About this exercise: Output exactly what appears from the line containing "clínica territorial" to the end of the data below, and nothing more.

Available data:

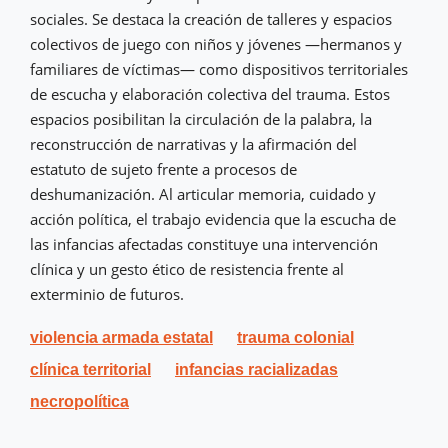
sociales. Se destaca la creación de talleres y espacios
colectivos de juego con niños y jóvenes —hermanos y
familiares de víctimas— como dispositivos territoriales
de escucha y elaboración colectiva del trauma. Estos
espacios posibilitan la circulación de la palabra, la
reconstrucción de narrativas y la afirmación del
estatuto de sujeto frente a procesos de
deshumanización. Al articular memoria, cuidado y
acción política, el trabajo evidencia que la escucha de
las infancias afectadas constituye una intervención
clínica y un gesto ético de resistencia frente al
exterminio de futuros.
violencia armada estatal
trauma colonial
clínica territorial
infancias racializadas
necropolítica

Reply:
clínica territorial
infancias racializadas
necropolítica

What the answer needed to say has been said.